Knox swore under his breath. "I know he can't say exactly where he is, but is he in the line of fire at his current position?"

"He only said he was keeping his head down and trying to do his job."

Knox slumped back on the bed. "Look, what do you say we all plan to do something together when he gets back? Go away somewhere. Maybe the Mediterranean. Just the three of us. Wind down and take a breather. My dime."

"That sounds great. But the Med is expensive and I probably make more money than you. How about I chip in too? Mark's the poor one. Serving his country doesn't even get him minimum wage."

"Nope, my dime. And you need to save your dollars."

"Why?"

"To take care of me in my old age. I won't be doing this crap forever."

There was a change in his tone when he said this and his daughter was quick to pick up on it.

"Dad, is everything okay?"

"Fine, sweetie. And a piece of advice, you don't waste premium theater tickets on old farts like me. You get a nice young man to join you in seeing Wicked. I want grandchildren, okay? I'm not getting any younger here."

"Okay, sure."

"I'll talk to you soon, honey."

"Good-bye, Dad. And… take care of yourself."

"Always."

"Dad?"

"Yeah?"

"Are you sure you're okay?"

Knox didn't want to hesitate, but for some reason he did. "Everything will be fine, Mel."

Knox clicked off and dropped the phone on the bed. Now he felt worse than he did before he'd called. He knew he'd frightened his daughter and there was nothing he could do about it now. Maybe he wanted to scare her. Or at least prepare her for when he didn't come back home, or even for when she might have to come and ID his body.

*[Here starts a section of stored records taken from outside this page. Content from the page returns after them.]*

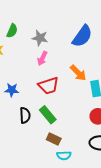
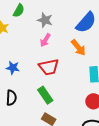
orange arrow: (78, 73) -> (78, 48), moved
black semicircle: (25, 115) -> (11, 98), moved

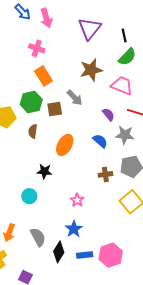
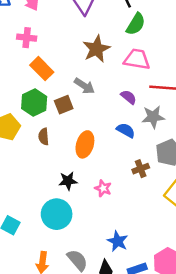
cyan circle: (29, 196) -> (57, 214), size x1.6
pink star: (77, 200) -> (103, 188), moved

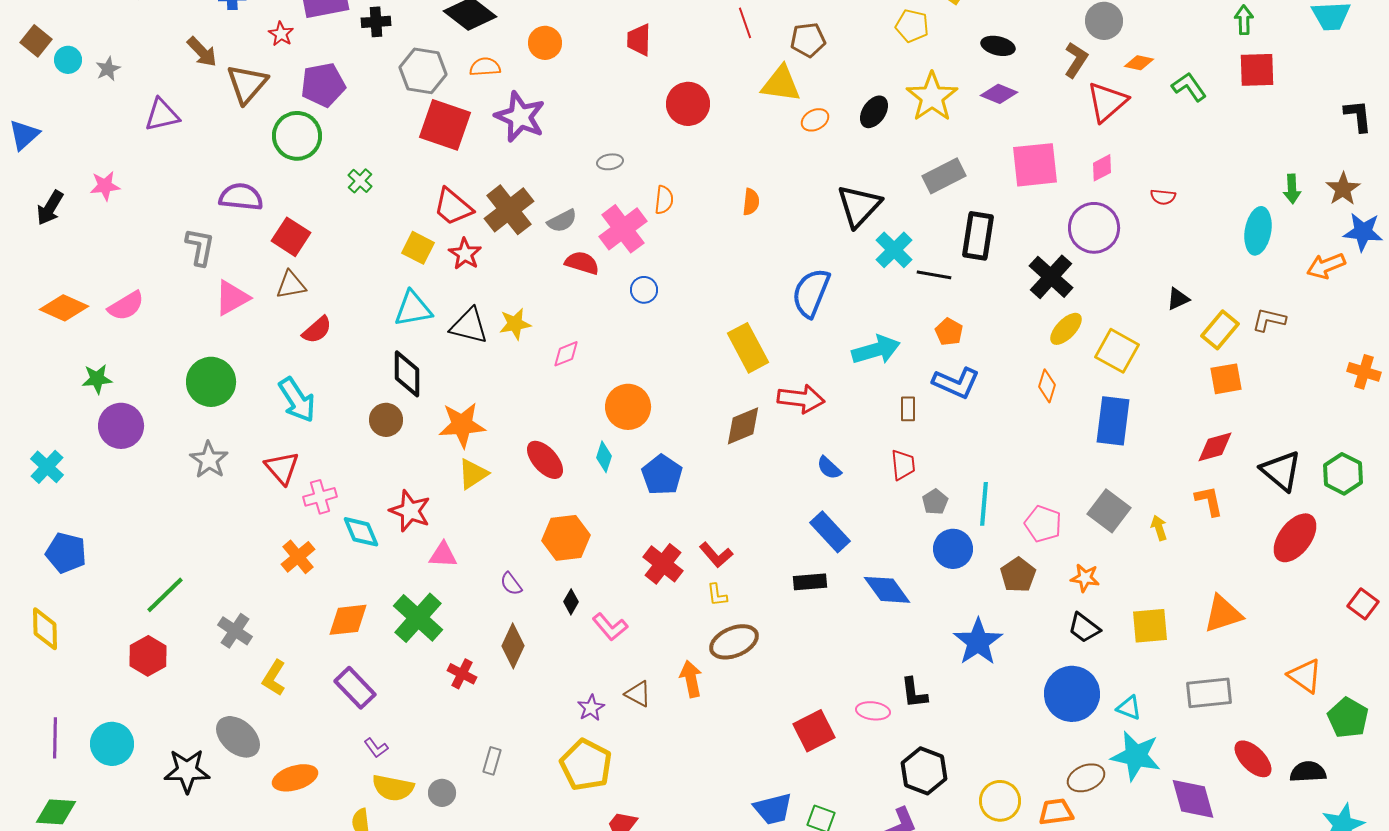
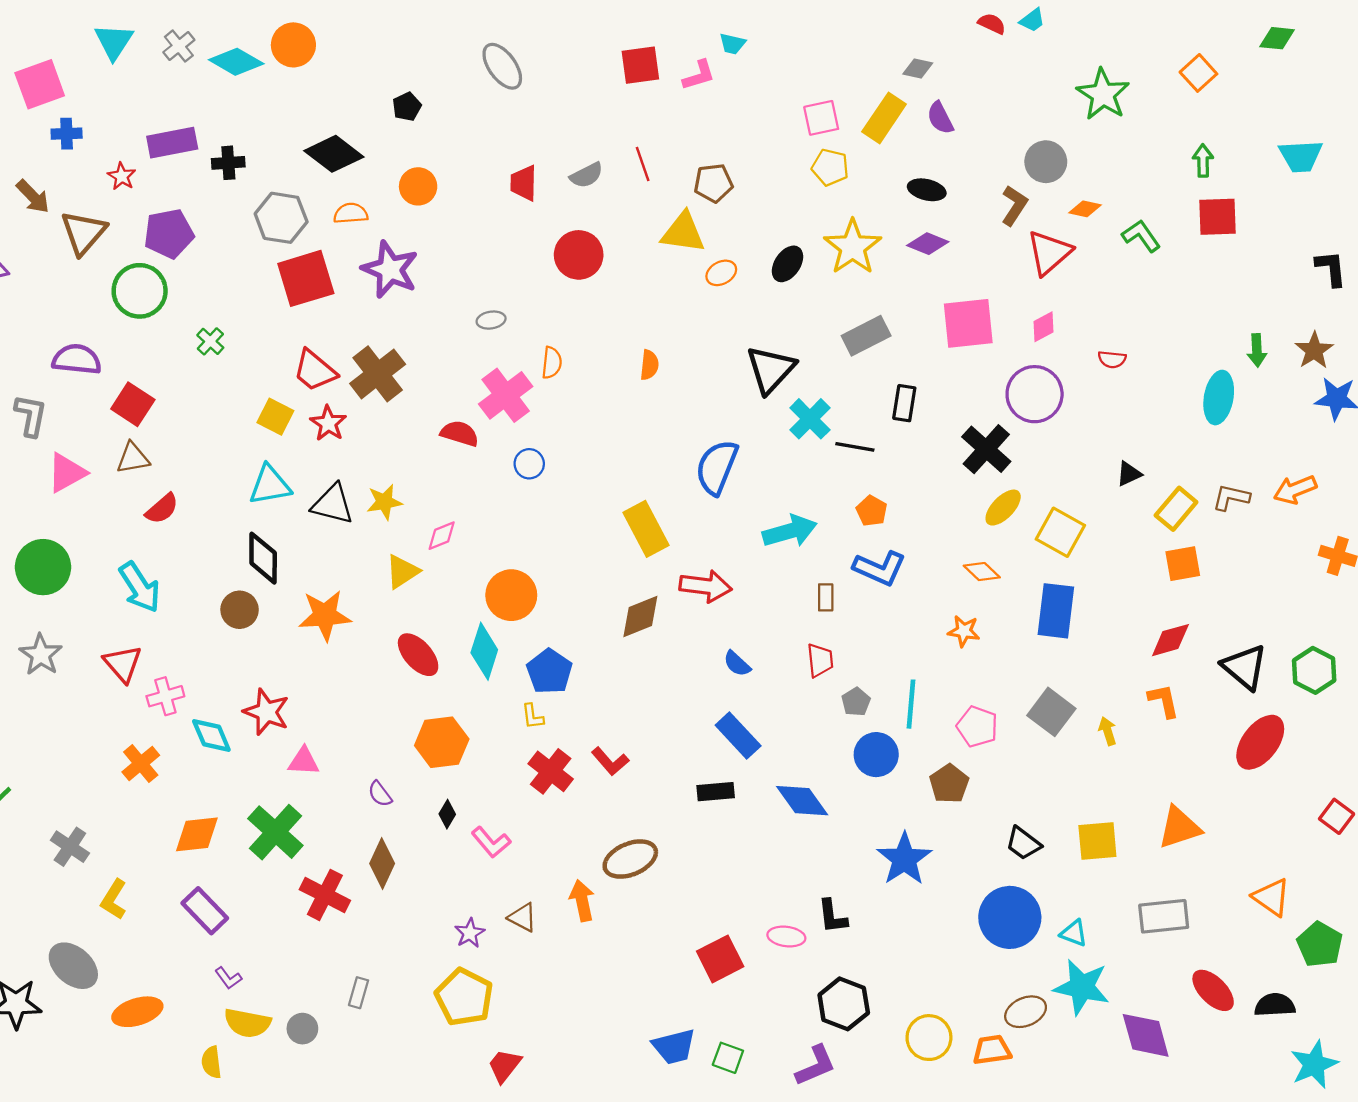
red square: (445, 125) -> (306, 278), turned -36
gray semicircle: (562, 221) -> (586, 175), moved
black rectangle: (978, 236) -> (904, 403), size x0.7
orange arrow: (1326, 266) -> (1295, 490), moved
orange diamond: (1047, 386) -> (982, 572), turned -64
cyan diamond: (604, 457) -> (484, 651), size x1.6
yellow triangle: (473, 474) -> (402, 572), moved
orange star: (1085, 578) -> (964, 631), moved
yellow L-shape: (717, 595) -> (533, 716), moved
red cross: (462, 674) -> (325, 895), size x1.5

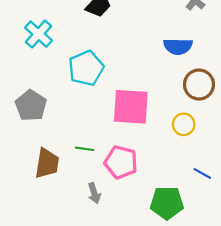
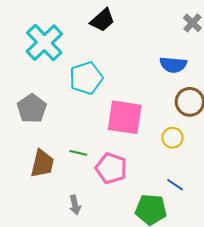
cyan cross: (39, 34) -> (44, 43), size x1.4
blue line: (202, 173) -> (175, 185), moved
gray arrow: (94, 193) -> (75, 205), moved

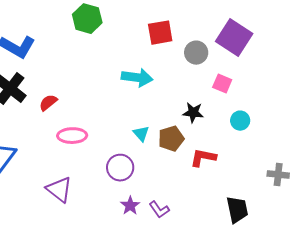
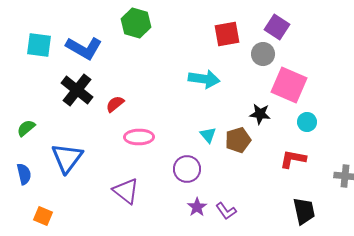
green hexagon: (87, 19) -> (136, 23), moved
purple square: (234, 38) -> (277, 27), moved, size x0.7
pink square: (222, 84) -> (289, 85), size x1.8
red L-shape: (203, 158) -> (293, 159), moved

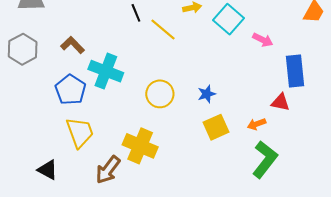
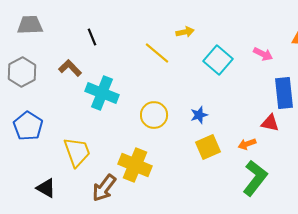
black line: (136, 13) -> (92, 37), moved
cyan square: (228, 19) -> (218, 60), moved
pink arrow: (263, 40) -> (263, 54), moved
blue pentagon: (70, 90) -> (28, 126), moved

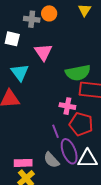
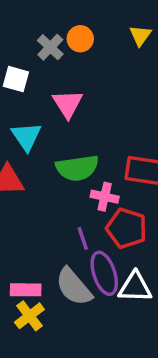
gray cross: (32, 19) -> (50, 47), turned 35
green semicircle: (78, 73) -> (77, 168), moved
gray semicircle: (51, 160) -> (74, 287), size x1.4

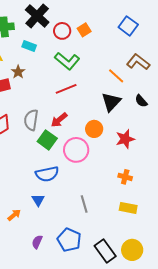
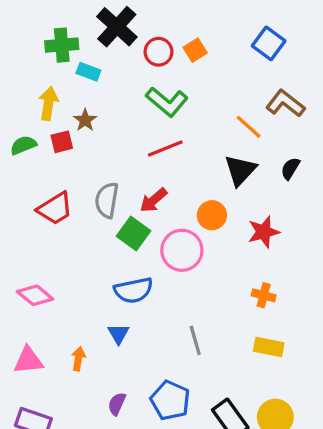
cyan rectangle: (29, 46) -> (88, 72), moved
black semicircle: (141, 101) -> (290, 169), turned 72
orange arrow: (14, 215) -> (78, 359), turned -40

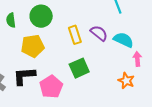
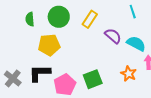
yellow rectangle: (75, 35) -> (90, 19), moved, turned 48
green square: (79, 68) -> (93, 79), moved
orange star: (126, 81) -> (129, 74), moved

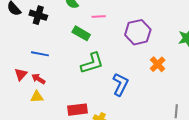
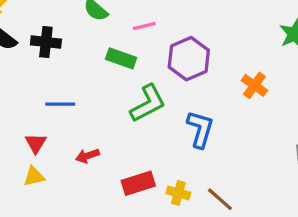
purple hexagon: (138, 32) -> (189, 59), moved
red arrow: (38, 79) -> (87, 156), moved, turned -40
yellow triangle: (37, 97) -> (34, 176), moved

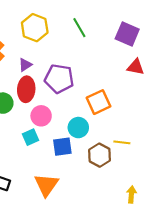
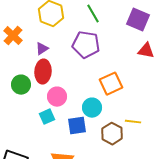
purple pentagon: (59, 79) -> (86, 45), moved

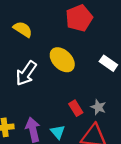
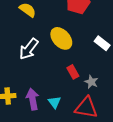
red rectangle: (76, 108) -> (73, 72), moved

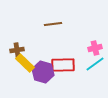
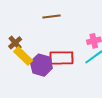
brown cross: (17, 50) -> (15, 43), turned -32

He looked around the dismal interior of his room. How many crappy hole-in-the-walls, how many effed-up towns, how many shitty countries had he spent the majority of his life in? The answer was clear: way too many.

He lay back on the bed feeling lonelier than he ever had.

Wicked? Yeah, I can tell you all about wicked, honey. But then I'm afraid you'd hate your old man, and I'd rather eat a machine-gun round.

His cell phone buzzed.

It was Hayes. He knew without even looking. He didn't want to answer it but he had to. Official protocol, meaning he didn't want to be transferred to undercover duty in, say, Tehran or Pyongyang.

"Joe Knox."

Hayes snapped, "Where are you?"

"On the hunt."

"On the hunt precisely where?"

" Southwest Virginia."

"That's not precise enough."

"To tell you the truth, I'm not even sure where I am and the reception up here is lousy, sir, I can barely hear you."

Hayes raised his voice a few notches. "Have you sighted him yet?"

"If I had I would've already called you. I'm just trying to run some leads down and get a more pinpoint location."

"Why didn't you have the chopper take you all the way in?"

Because then you'd know exactly where I was. "A bird dropping a fed in the middle of this place would've aroused a little bit of suspicion. If Carr was around he wouldn't have been much longer. I'm going to poke around and then get back to you."

"I'm not exactly on board with how you're handling this, Knox."

"Flying by the seat of my pants, sir. Doing the best I can, what with all the prohibitions on what I can look at or the roads I can go down."

"The minute you know anything, Knox. The very minute!" He clicked off.

Knox looked up in time to see the Fonz deliver his trademark line on TV.

"Sit on it, asshole," Knox said in his best Arthur Fonzarelli voice.